The OpenSSL 1.1.1 death date is only a month away. Companies that are still using an old version of the encryption protocol should switch as soon as possible.

The news that OpenSSL 1.1.1 is being retired is not new. OpenSSL announced this on March 28th. The association that oversees the development of the encryption protocol applies the rule of providing each version with security updates for five years. This period expires for version 1.1.1 on September 11, 2023.

For those who come out of the blue or forgot the deadline, the Dutch Digital Trust Center sends another warning that you as a Belgian organization can also take seriously. The government center that oversees digital security recommends companies to thoroughly investigate where OpenSSL is present in their software chain and whether it is still a supported version.

Present everywhere

Due to the ubiquity of OpenSSL, this is not an easy task.

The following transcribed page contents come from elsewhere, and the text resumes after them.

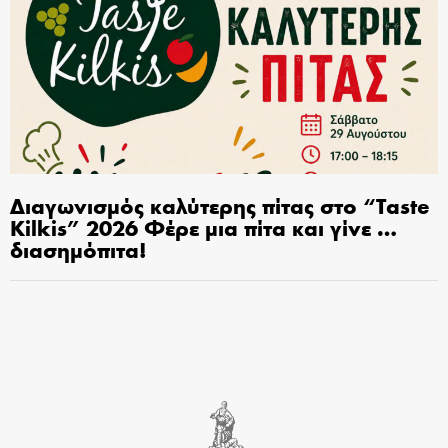
Διαγωνισμός καλύτερης πίτας στο “Taste
Kilkis” 2026 Φέρε μια πίτα και γίνε …
διασημόπιτα!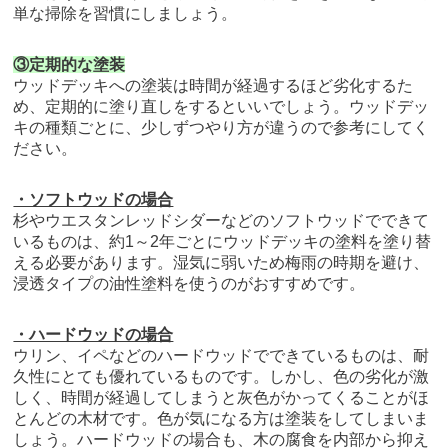
単な掃除を習慣にしましょう。
③定期的な塗装
ウッドデッキへの塗装は時間が経過するほど劣化するた
め、定期的に塗り直しをするといいでしょう。ウッドデッ
キの種類ごとに、少しずつやり方が違うので参考にしてく
ださい。
・ソフトウッドの場合
杉やウエスタンレッドシダーなどのソフトウッドでできて
いるものは、約1～2年ごとにウッドデッキの塗料を塗り替
える必要があります。湿気に弱いため梅雨の時期を避け、
浸透タイプの油性塗料を使うのがおすすめです。
・ハードウッドの場合
ウリン、イペなどのハードウッドでできているものは、耐
久性にとても優れているものです。しかし、色の劣化が激
しく、時間が経過してしまうと灰色がかってくることがほ
とんどの木材です。色が気になる方は塗装をしてしまいま
しょう。ハードウッドの場合も、木の腐食を内部から抑え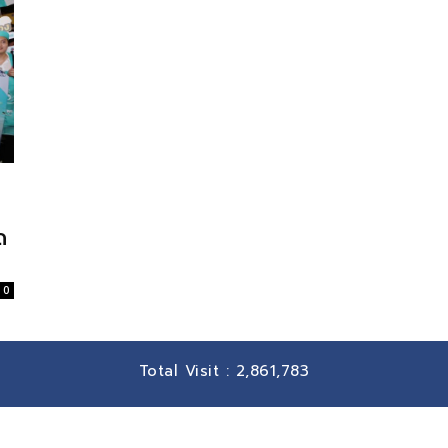
ด
0
Total Visit :
2,861,783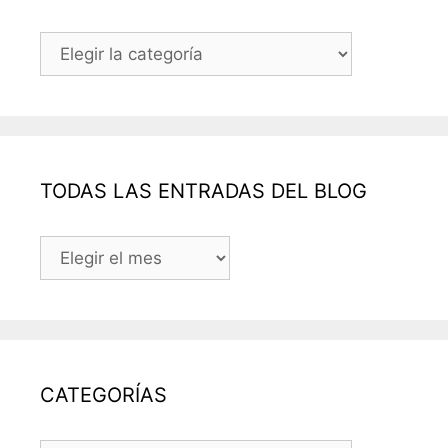
Categorías
TODAS LAS ENTRADAS DEL BLOG
TODAS
LAS
ENTRADAS
DEL
BLOG
CATEGORÍAS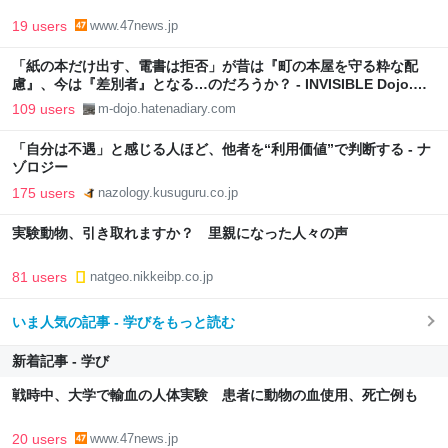
19 users
www.47news.jp
「紙の本だけ出す、電書は拒否」が昔は『町の本屋を守る粋な配
慮』、今は『差別者』となる…のだろうか？ - INVISIBLE Dojo.
ーQUIET & COLORFUL PLACE-
109 users
m-dojo.hatenadiary.com
「自分は不遇」と感じる人ほど、他者を“利用価値”で判断する - ナ
ゾロジー
175 users
nazology.kusuguru.co.jp
実験動物、引き取れますか？ 里親になった人々の声
81 users
natgeo.nikkeibp.co.jp
いま人気の記事 - 学びをもっと読む
新着記事 - 学び
戦時中、大学で輸血の人体実験 患者に動物の血使用、死亡例も
20 users
www.47news.jp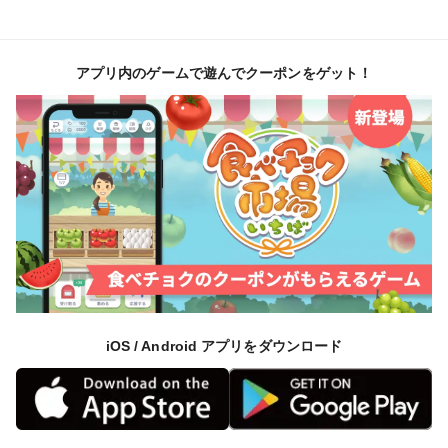
アプリ内のゲームで遊んでクーポンをゲット！
iOS / Android アプリをダウンロード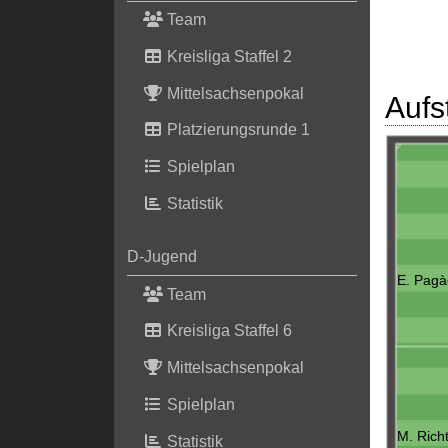
Team
Kreisliga Staffel 2
Mittelsachsenpokal
Aufs
Platzierungsrunde 1
Spielplan
Statistik
D-Jugend
E. Pagà
Team
Kreisliga Staffel 6
Mittelsachsenpokal
Spielplan
M. Rich
Statistik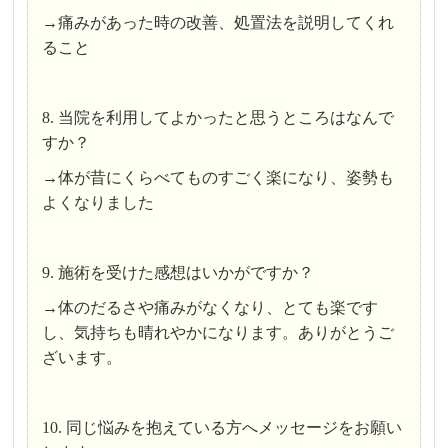
→痛みがあった時の改善、処置法を説明してくれ
ること
8. 当院を利用してよかったと思うところはなんで
すか？
→体が昔にくらべてものすごく楽になり、姿勢も
よくなりました
9. 施術を受けた感想はいかがですか？
→体のだるさや痛みがなくなり、とても楽です
し、気持ちも晴れやかになります。ありがとうご
ざいます。
10. 同じ悩みを抱えている方へメッセージをお願い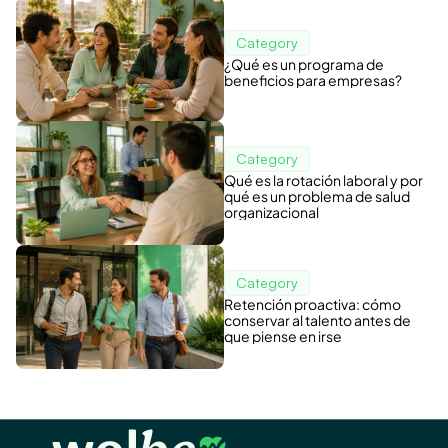
Category
¿Qué es un programa de
beneficios para empresas?
Category
Qué es la rotación laboral y por
qué es un problema de salud
organizacional
Category
Retención proactiva: cómo
conservar al talento antes de
que piense en irse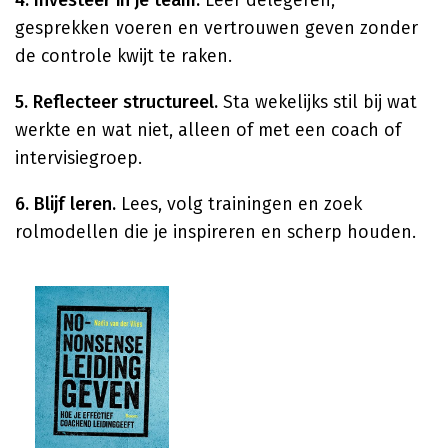
4. Investeer in je team.
Leer delegeren,
gesprekken voeren en vertrouwen geven zonder
de controle kwijt te raken.
5. Reflecteer structureel.
Sta wekelijks stil bij wat
werkte en wat niet, alleen of met een coach of
intervisiegroep.
6. Blijf leren.
Lees, volg trainingen en zoek
rolmodellen die je inspireren en scherp houden.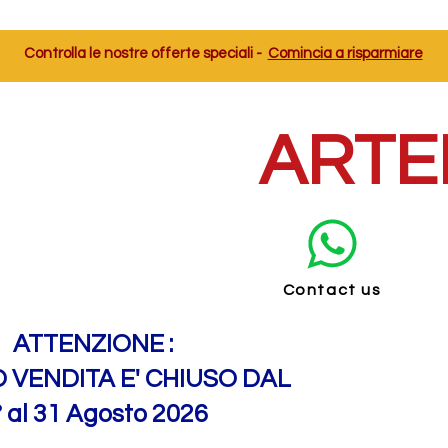
Controlla le nostre offerte speciali -
Comincia a risparmiare
ARTE
Contact us
ATTENZIONE :
O VENDITA E' CHIUSO DAL
° al 31 Agosto 2026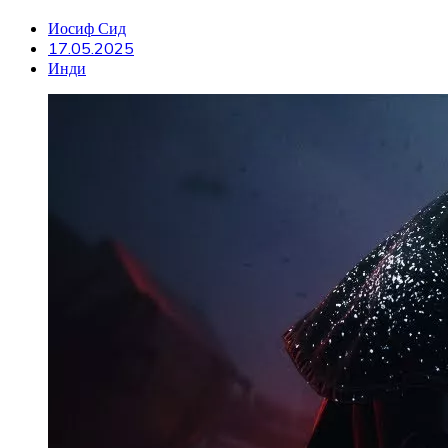
Иосиф Сид
17.05.2025
Инди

OpenSSL is one of the most widely used software libraries for encrypting network connections. The protocol can therefore be integrated into operating systems, but also into software for firewalls, NAS and VPN servers.

After the Spooky SSL vulnerability, which caused major problems at the end of 2022, a list of software programs that may contain OpenSSL can be found on GitHub. This list is far from complete. It is also difficult to determine the distribution of older versions of the library.

In the case of OpenSSL, using unsupported software can certainly lead to serious security problems. The software is directly connected to your internet network. An unsupported version may contain vulnerabilities that attackers like to use to maneuver through your network.

The latest version of OpenSSL is 3.1, which will be updated by March 2025. Version 3.0 even offers a guarantee until September 2026.